Chainline, however, can be somewhat finicky - particularly in 12 speed systems. You can probably get away with a 2-3 mm deviation from optimum chainline, but more than that may degrade shift quality in the highest or lowest gears. I know some folks get good results running non-boost cranks on boost bikes, but I think you can't guarantee this sort of thing will always work well.
A LOT depends on the frame you're using. I have an older Guerrilla Gravity Pedalhead. It was one of the earlier 55mm chainlne bikes. But they made it work by offsetting the rear wheel 3mm to the drive side. So the chainline isn't as bad as 55mm on a bike with a symmetrical boost rear end. Even still, I've pushed mine inboard about as much as I can. I think I'm at something like 53.5mm. I might be able to go half a mm narrower...maybe? before I ran into problems with my chainring hitting the frame.

I would never buy a bike with a symmetrical boost rear end that called for 55mm chainline. That's just insane to me.
 
Exact or is there a certain amount of wiggle room depending on 1X or 2X?
The spindle need be wide enough or any offset chainring will foul the frame. Newer frames do not support 2x, a pivot will be made as wide as possible. Symmetry matters to your position over the pedals. 1st gear will lose fewer watts with an inboard chainring.

Older Shimano Hollowtech II supports more fiddling. 24mm Spindle spacers are available at aliexpress.

Q factor matters for myriad reasons that are compromised by fit and chain line. Your leg width, better balance with wider stance, more aero with narrow . . .
 
A bunch of GREAT info here! No, chainline is not absolute, modern transmission will work with 52/53/54. But as Sendits post mentioned, Q factor 'might' be absolute, ie, if the Q is not wide enough, the cranks will hit the frame. But I would bet a post covid carne asada burrito (a $15 value) that in most cases there is plenty of room between frame and cranks even with 'spec' crank. Production managers etc make sure they have some wiggle room with clearances on chainline and Qfactor.

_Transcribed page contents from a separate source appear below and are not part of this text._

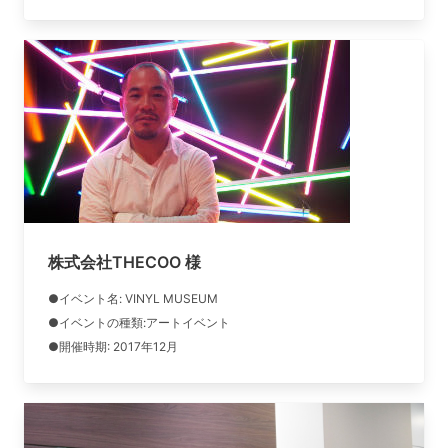
株式会社THECOO 様
●イベント名: VINYL MUSEUM
●イベントの種類:アートイベント
●開催時期: 2017年12月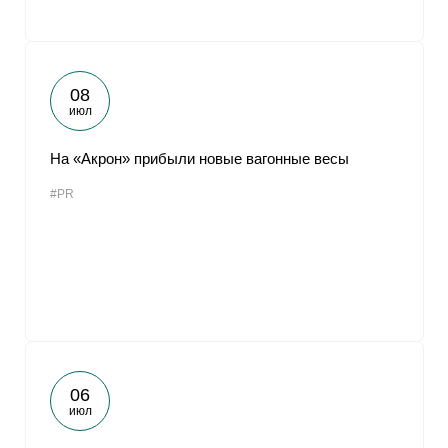
08
июл
На «Акрон» прибыли новые вагонные весы
#PR
06
июл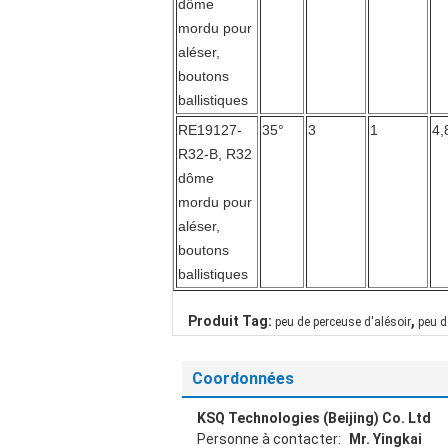
dôme
mordu pour
aléser,
boutons
ballistiques
RE19127-
35°
3
1
4,
R32-B, R32
dôme
mordu pour
aléser,
boutons
ballistiques
,
Produit Tag:
peu de perceuse d'alésoir
peu d
Coordonnées
KSQ Technologies (Beijing) Co. Ltd
Personne à contacter:
Mr. Yingkai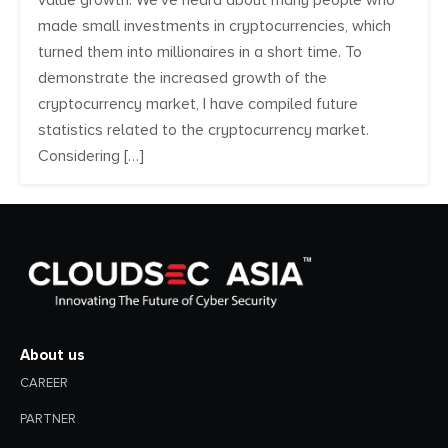
value growth. We’ve heard about many people who
made small investments in cryptocurrencies, which
turned them into millionaires in a short time. To
demonstrate the increased growth of the
cryptocurrency market, I have compiled future
statistics related to the cryptocurrency market.
Considering […]
About us
CAREER
PARTNER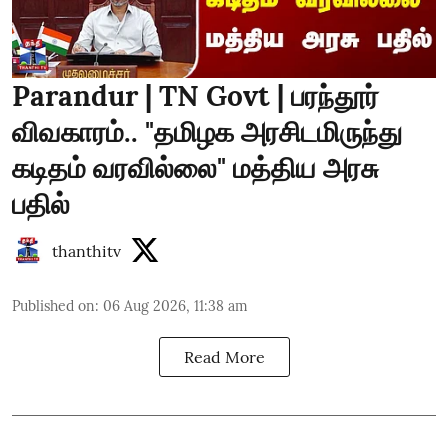
Parandur | TN Govt | பரந்தூர்
விவகாரம்.. "தமிழக அரசிடமிருந்து
கடிதம் வரவில்லை" மத்திய அரசு
பதில்
thanthitv
Published on
:
06 Aug 2026, 11:38 am
Read More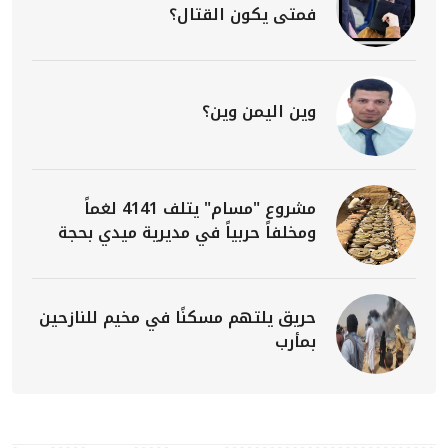
فمتى يكون القتال؟
وين اليمن وين؟
مشروع "مسام" يتلف 4141 لغماً
ومخلفاً حربياً في مديرية ميدي بحجة
حريق يلتهم مسكنًا في مخيم للنازحين
بمأرب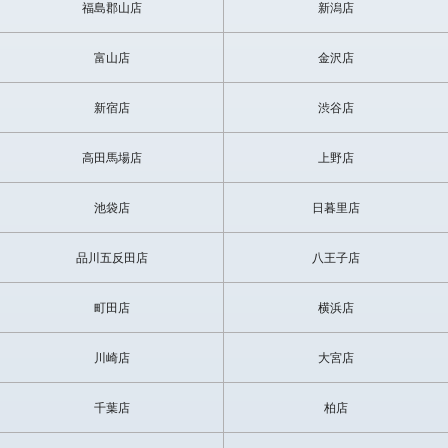
福島郡山店
新潟店
富山店
金沢店
新宿店
渋谷店
高田馬場店
上野店
池袋店
日暮里店
品川五反田店
八王子店
町田店
横浜店
川崎店
大宮店
千葉店
柏店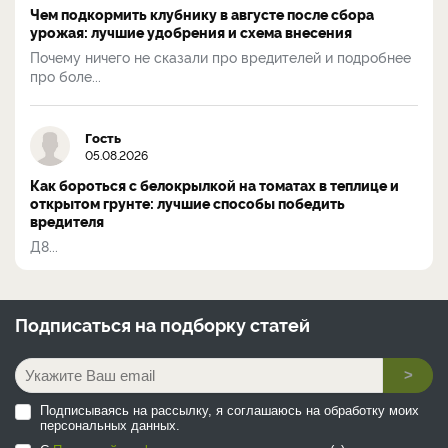
Чем подкормить клубнику в августе после сбора
урожая: лучшие удобрения и схема внесения
Почему ничего не сказали про вредителей и подробнее
про боле...
Гость
05.08.2026
Как бороться с белокрылкой на томатах в теплице и
открытом грунте: лучшие способы победить
вредителя
Д8...
Подписаться на
подборку статей
>
Подписываясь на рассылку, я соглашаюсь на обработку моих
персональных данных.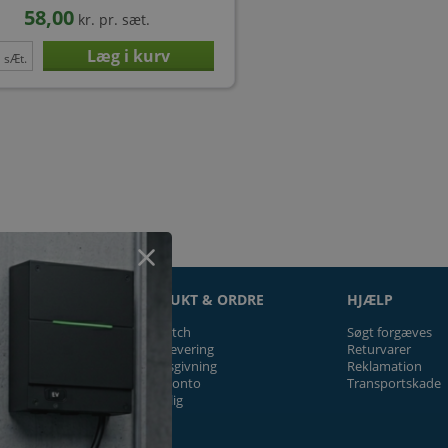
58,00
kr.
pr. sæt.
sÆt.
ON
PRODUKT & ORDRE
HJÆLP
Prismatch
Søgt forgæves
Fragt/levering
Returvarer
Tilbudsgivning
Reklamation
Firmakonto
Transportskade
Offentlig
ger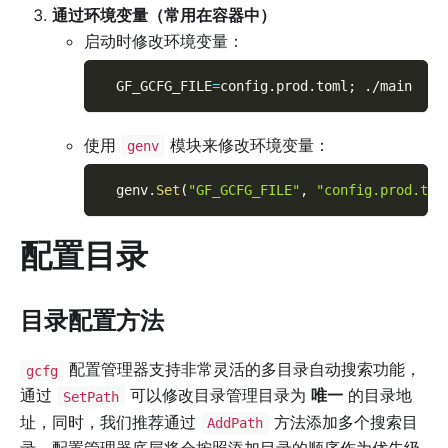
通过环境变量（常用在容器中）
启动时修改环境变量：
GF_GCFG_FILE
=
config.prod.toml
;
 ./main
使用
模块来修改环境变量：
genv
  genv
.
Set
(
"GF_GCFG_FILE"
,
"config.prod.tom
配置目录
目录配置方法
配置管理器支持非常灵活的多目录自动搜索功能，
gcfg
通过
可以修改目录管理目录为
唯一
的目录地
SetPath
址，同时，我们推荐通过
方法添加多个搜索目
AddPath
录，配置管理器底层将会按照添加目录的顺序作为优先级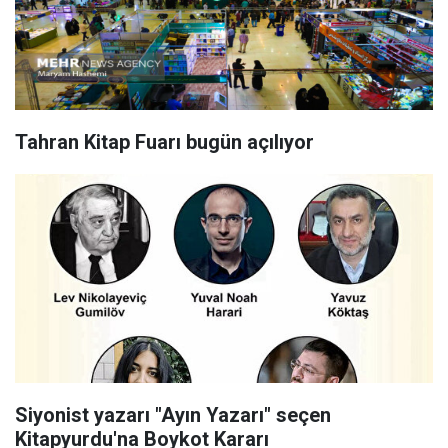
Tahran Kitap Fuarı bugün açılıyor
Siyonist yazarı "Ayın Yazarı" seçen
Kitapyurdu'na Boykot Kararı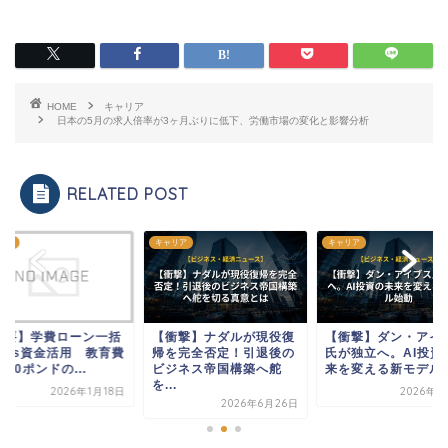
HOME
キャリア
日本の5月の求人倍率が3ヶ月ぶりに低下、労働市場の変化と影響分析
RELATED POST
リア
キャリア
キャリア
重要】学費ローン一括
【衝撃】ナダルが現役復
【衝撃】ダン・アイ
済vs資金活用 教育費
帰を完全否定！引退後の
氏が独立へ。AI投資
,000ポンドの...
ビジネス帝国構築へ舵
来を変える新モデル始.
を...
2026年1月18日
2026年7
2026年6月26日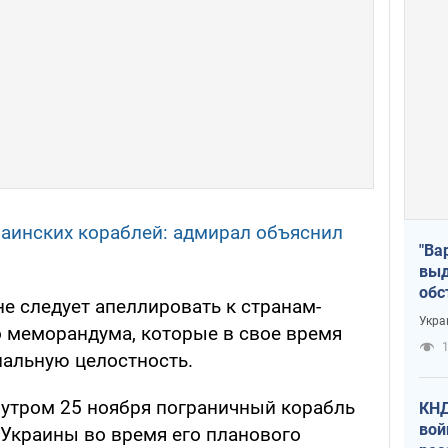
раинских кораблей: адмирал объяснил
"Ва
выд
обс
е следует апеллировать к странам-
дро
Укра
 меморандума, которые в свое время
офи
1
иальную целостность.
, утром 25 ноября пограничный корабль
КНД
вой
Украины во время его планового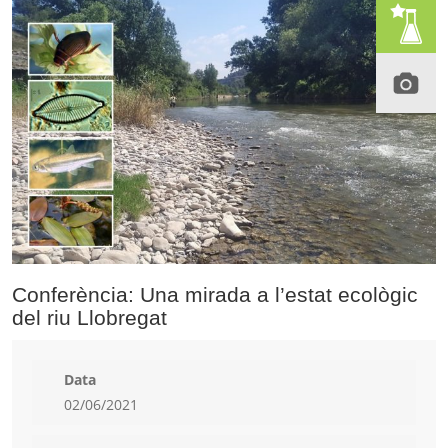
Conferència: Una mirada a l’estat ecològic
del riu Llobregat
Data
02/06/2021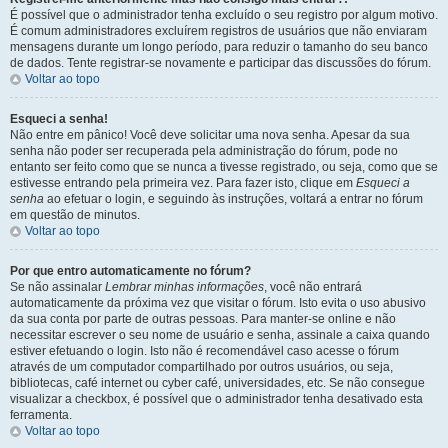
É possível que o administrador tenha excluído o seu registro por algum motivo.
É comum administradores excluírem registros de usuários que não enviaram
mensagens durante um longo período, para reduzir o tamanho do seu banco
de dados. Tente registrar-se novamente e participar das discussões do fórum.
Voltar ao topo
Esqueci a senha!
Não entre em pânico! Você deve solicitar uma nova senha. Apesar da sua
senha não poder ser recuperada pela administração do fórum, pode no
entanto ser feito como que se nunca a tivesse registrado, ou seja, como que se
estivesse entrando pela primeira vez. Para fazer isto, clique em
Esqueci a
senha
ao efetuar o login, e seguindo às instruções, voltará a entrar no fórum
em questão de minutos.
Voltar ao topo
Por que entro automaticamente no fórum?
Se não assinalar
Lembrar minhas informações
, você não entrará
automaticamente da próxima vez que visitar o fórum. Isto evita o uso abusivo
da sua conta por parte de outras pessoas. Para manter-se online e não
necessitar escrever o seu nome de usuário e senha, assinale a caixa quando
estiver efetuando o login. Isto não é recomendável caso acesse o fórum
através de um computador compartilhado por outros usuários, ou seja,
bibliotecas, café internet ou cyber café, universidades, etc. Se não consegue
visualizar a checkbox, é possível que o administrador tenha desativado esta
ferramenta.
Voltar ao topo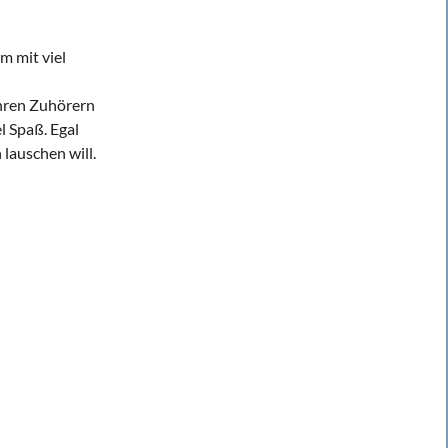
m mit viel
Ihren Zuhörern
l Spaß. Egal
lauschen will.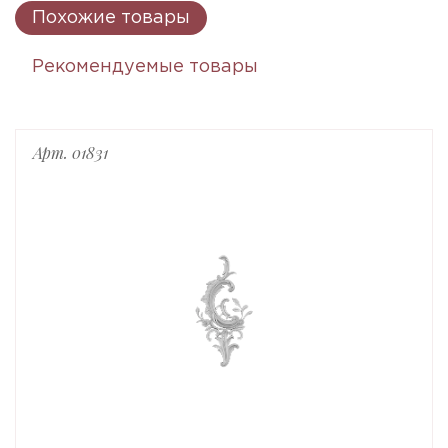
Похожие товары
Рекомендуемые товары
Арт. 01831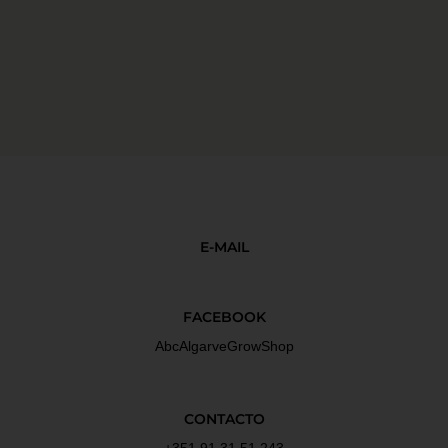
E-MAIL
FACEBOOK
AbcAlgarveGrowShop
CONTACTO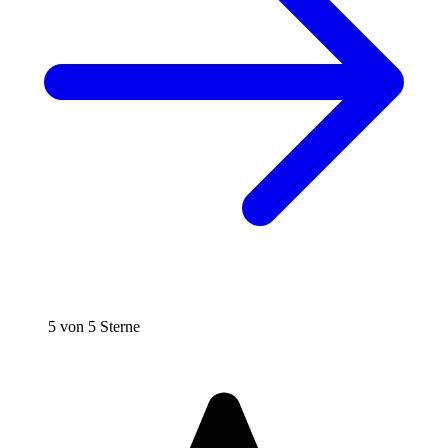
5 von 5 Sterne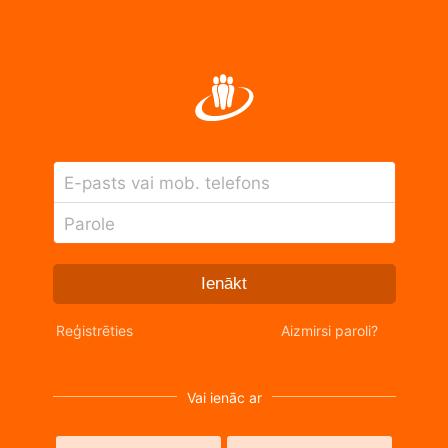
E-pasts vai mob. telefons
Parole
Ienākt
Reģistrēties
Aizmirsi paroli?
Vai ienāc ar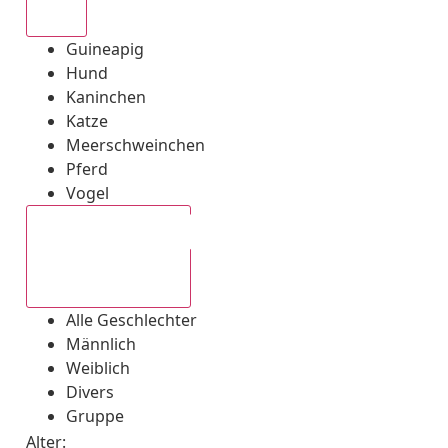
Alle
Guineapig
Hund
Kaninchen
Katze
Meerschweinchen
Pferd
Vogel
Alle Geschlechter
Alle Geschlechter
Männlich
Weiblich
Divers
Gruppe
Alter: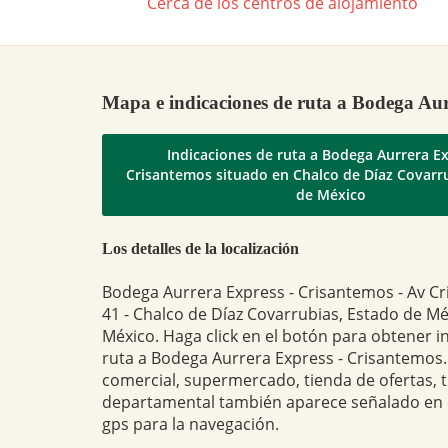
Cerca de los centros de alojamiento
Mapa e indicaciones de ruta a Bodega Aur
Indicaciones de ruta a Bodega Aurrera Ex
Crisantemos situado en Chalco de Díaz Covarr
de México
Los detalles de la localización
Bodega Aurrera Express - Crisantemos - Av C
41 - Chalco de Díaz Covarrubias, Estado de Mé
México. Haga click en el botón para obtener i
ruta a Bodega Aurrera Express - Crisantemos.
comercial, supermercado, tienda de ofertas, 
departamental también aparece señalado en
gps para la navegación.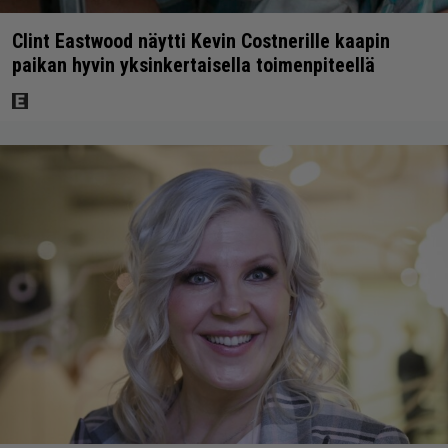
Clint Eastwood näytti Kevin Costnerille kaapin
paikan hyvin yksinkertaisella toimenpiteellä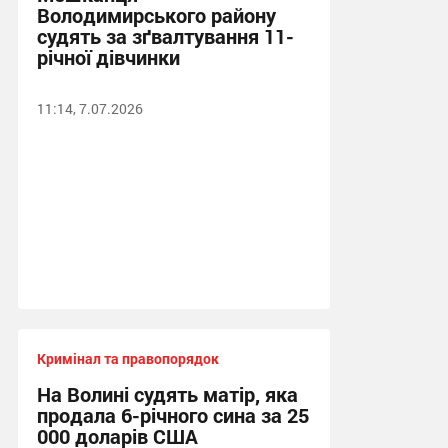
Володимирського району
судять за зґвалтування 11-
річної дівчинки
11:14, 7.07.2026
Кримінал та правопорядок
На Волині судять матір, яка
продала 6-річного сина за 25
000 доларів США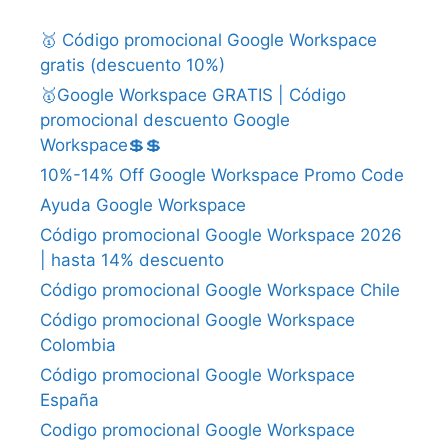
🥇 Código promocional Google Workspace
gratis (descuento 10%)
🥇Google Workspace GRATIS | Código
promocional descuento Google
Workspace💲💲
10%-14% Off Google Workspace Promo Code
Ayuda Google Workspace
Código promocional Google Workspace 2026
| hasta 14% descuento
Código promocional Google Workspace Chile
Código promocional Google Workspace
Colombia
Código promocional Google Workspace
España
Codigo promocional Google Workspace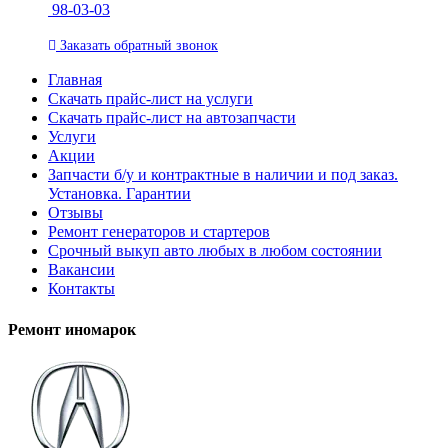
98-03-03
Заказать
обратный
звонок
Главная
Скачать прайс-лист на услуги
Скачать прайс-лист на автозапчасти
Услуги
Акции
Запчасти б/у и контрактные в наличии и под заказ.
Установка. Гарантии
Отзывы
Ремонт генераторов и стартеров
Cрочный выкуп авто любых в любом состоянии
Вакансии
Контакты
Ремонт иномарок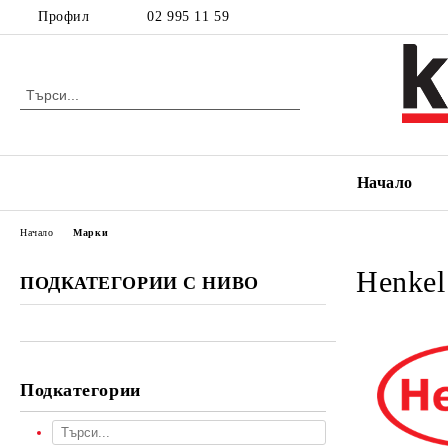
Профил
02 995 11 59
Начало
Начало
Марки
Henkel
ПОДКАТЕГОРИИ С НИВО
Подкатегории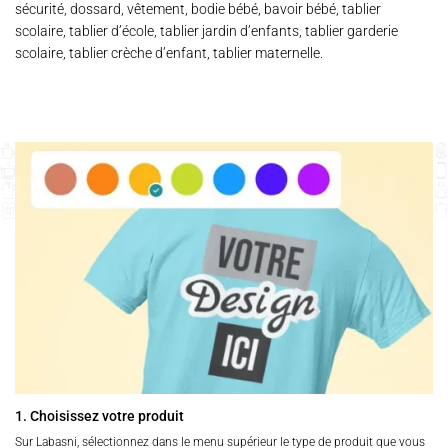
sécurité, dossard, vêtement, bodie bébé, bavoir bébé, tablier
scolaire, tablier d’école, tablier jardin d’enfants, tablier garderie
scolaire, tablier crèche d’enfant, tablier maternelle.
1. Choisissez votre produit
Sur Labasni, sélectionnez dans le menu supérieur le type de produit que vous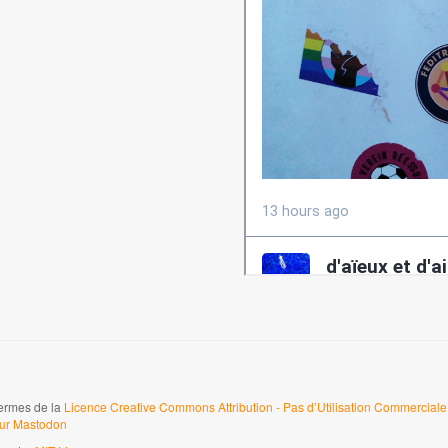
termes de la
Licence Creative Commons Attribution - Pas d’Utilisation Commerciale 
sur Mastodon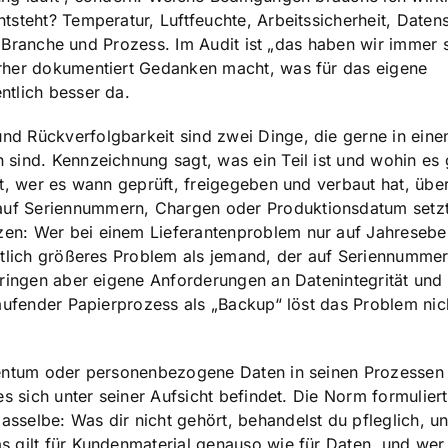
tsteht? Temperatur, Luftfeuchte, Arbeitssicherheit, Daten
ach Branche und Prozess. Im Audit ist „das haben wir immer 
orher dokumentiert Gedanken macht, was für das eigene
ntlich besser da.
d Rückverfolgbarkeit sind zwei Dinge, die gerne in eine
sind. Kennzeichnung sagt, was ein Teil ist und wohin es 
gt, wer es wann geprüft, freigegeben und verbaut hat, übe
uf Seriennummern, Chargen oder Produktionsdatum setzt,
en: Wer bei einem Lieferantenproblem nur auf Jahreseb
eutlich größeres Problem als jemand, der auf Seriennumm
bringen aber eigene Anforderungen an Datenintegrität und
laufender Papierprozess als „Backup“ löst das Problem nic
igentum oder personenbezogene Daten in seinen Prozessen
es sich unter seiner Aufsicht befindet. Die Norm formulier
sselbe: Was dir nicht gehört, behandelst du pfleglich, 
s gilt für Kundenmaterial genauso wie für Daten, und wer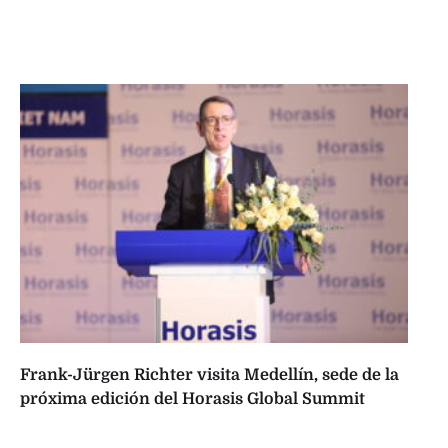
Frank-Jürgen Richter visita Medellín, sede de la
próxima edición del Horasis Global Summit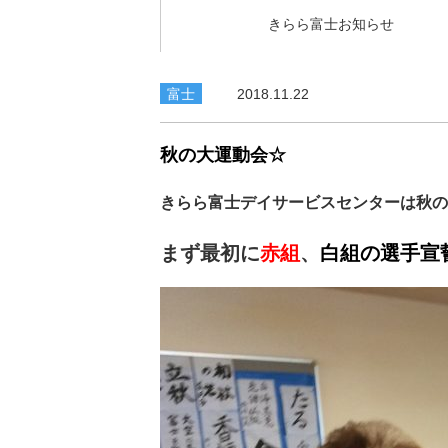
きらら富士お知らせ
富士
2018.11.22
秋の大運動会☆
きらら富士デイサービスセンターは秋の
まず最初に
赤組
、
白組の選手宣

I am constantly pushing my chainring inward on all our personal bikes to reduce the chain angle under the highest torque situations. And.. it helps keep the chain from slicing away the 'wide' teeth on the chainring as well. I also make sure I have the proper chainring sizes for our pitiful power output and cassette size, so that we spend 'most' of the ride time in the 'middlish' cogs on the cassette for all bikes, road, gravel, mtb. Drivetrains today are better than ever, but they are also more expensive than ever. Getting the CL as tight as possible and regular chain wear inspection keeps me from throwing away multi hundred dollar cassettes.

DT
Truth! BTW, I have always been a fan
 
Discussion starter · #16 ·
Thanks for all the posts and explanations, just the other day Shimano finally offered up their CUES for Drop Bar bikes which has the same chainline as GRX and a difference of one Qfactor which is very much likely means I'll not have to source cranks.